Nos meados dos anos 50, a hemodiálise ainda era considerada experimental e fazia-se em meia dúzia de hospitais, com resultados duvidosos, sendo utilizada em apenas casos de insuficiência renal aguda
Em 1960 que Scribner e Quinton descreveram um dos marcos históricos, senão o maior (na altura) no tratamento da Insuficiência Renal Crônica pela hemodiálise: o "SHUNT" artério-venoso externo permanente, que consistia na implantação de duas cânulas de Teflon colocadas numa artéria e numa veia, continuadas por dois tubos Silastic que se ligavam entre si por uma conexão. O Shunt era colocado utilizando artérias periféricas que podiam ser dos membros superiores e inferiores. Este tipo de acesso podia ser temporário ou definitivo, possibilitando a repetição do procedimento dialíitico.
Foi só em 1960 que começou o primeiro doente com Insuficiência Renal Crônica a ser tratado em Hemodiálise regular, uma e duas vezes por semana.
Entre 1960 e 1965, desenvolveram-se os dialisadores "COIL" (tubo celofane enrolado em espiral) e do tipo KILL (Placas de Celofane paralelas).
Por volta de 1965, o celofane foi substituído por outro derivado celulósico - o cuprofano - com melhores características de resistência e com capacidade para dialisar as substâncias tóxicas.
Em 1966, CININO e BRESCIA criaram cirurgicamente a fístula artério-venosa interna (FAV), que consiste numa pequena comunicação, inferior a 0,5 cm, direta, entre uma veia e uma artéria. Deste modo, uma quantidade razoável de sangue arterial é desviada para a circulação venosa dessa região.

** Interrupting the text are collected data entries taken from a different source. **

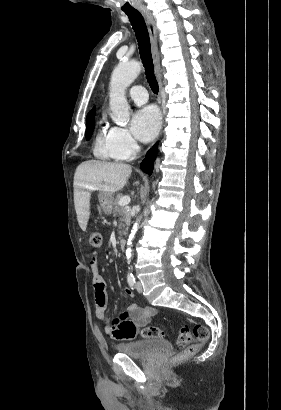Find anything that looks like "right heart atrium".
<instances>
[{"instance_id": "obj_1", "label": "right heart atrium", "mask_w": 281, "mask_h": 410, "mask_svg": "<svg viewBox=\"0 0 281 410\" xmlns=\"http://www.w3.org/2000/svg\"><path fill=\"white\" fill-rule=\"evenodd\" d=\"M111 134L116 148L125 159L132 158L139 152L140 146L129 130L112 127Z\"/></svg>"}]
</instances>
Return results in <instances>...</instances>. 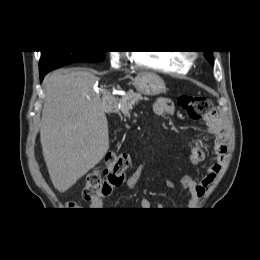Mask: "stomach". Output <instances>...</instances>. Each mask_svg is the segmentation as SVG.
Returning <instances> with one entry per match:
<instances>
[{"label": "stomach", "instance_id": "1", "mask_svg": "<svg viewBox=\"0 0 260 260\" xmlns=\"http://www.w3.org/2000/svg\"><path fill=\"white\" fill-rule=\"evenodd\" d=\"M136 91L143 95L155 96L166 92L164 80L153 73H141L132 82Z\"/></svg>", "mask_w": 260, "mask_h": 260}]
</instances>
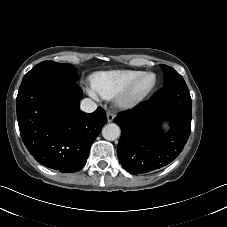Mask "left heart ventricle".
I'll return each instance as SVG.
<instances>
[{
	"mask_svg": "<svg viewBox=\"0 0 227 227\" xmlns=\"http://www.w3.org/2000/svg\"><path fill=\"white\" fill-rule=\"evenodd\" d=\"M151 81H152V77L151 76L144 78L140 82L139 87H138V90L144 89L146 86H148L151 83Z\"/></svg>",
	"mask_w": 227,
	"mask_h": 227,
	"instance_id": "left-heart-ventricle-1",
	"label": "left heart ventricle"
}]
</instances>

Só existia uma diferença em relação ao Shunt, enquanto esta podia ser usado de imediato, a fístula de Cinino e Brescia precisavam "amadurecer" e só deveriam ser utilizadas uma semana, ou melhor ainda, três a quatro semanas após a sua confecção.
Ao longo das ultimas 5 décadas, os modelos de máquinas de hemodiálise e os materiais utlizados passaram a ser com a maior biocompatibilidade e tecnologia, possibilitando um procedimento diaíitico de alta performance e segurança.
A hemodiálise vem sendo utilizada tanto na insuficiência renal aguda quanto na crônica, salvando milhares de vidas.
Alguns pacientes quando diagnosticados com insuficiência renal , ainda sobre o impacto histórico recente, absorvem a notícia de que precisarão deste procedimento de maneira a cogitar que seria quase uma sentença de morte, pelo grau de complexidade envolvido neste procedimento, que requer um suporte familiar e hospitalar adequados para o funcionamento estruturado.
A tecnologia e o estudo da farmacologia também avançou muito nestas décadas e hoje o paciente renal recebe , além do processo de filtragem do sangue e eliminação dos metabólitos renais em grande parte, os medicamentos que substituem o funcionamento dos rins em suas outras funções equilíbrio mineral ósseo, bem como manutenção hematimétrica , devido a administração de uma substância que atua na medula óssea, a eritropoetina, responsável pela estimulação produção de células vermelhas do sangue, evitando assim a anemia.
Além da hemodiálise, podemos contar com outras modalidades de terapia renal substitutiva como o transplante renal e a diálise peritoneal. Modalidades que serão abordadas em outra oportunidade.
Portanto, não se pode afirmar que seja a indicação de terapia renal substitutiva uma sentença de morte. Cada vez mais especializado e melhor vem sendo este tratamento, havendo maiores oportunidades de sucesso terapêutico.
Nos últimos tempos , pode -se dizer que o maior fator limitante deste tratamento tem sido a falta de recursos financeiros para a cobertura via SUS, procedimento que sempre foi feito pelo Brasil de maneira igualitária,atingindo todas as camadas sociais; entretanto, com a crise financeira, vem sofrendo fortes abalos.
Mesmo com estas dificuldades, cada vez mais, a hemodiálise constitui-se, outrossim, como verdadeira SENTENÇA DE VIDA!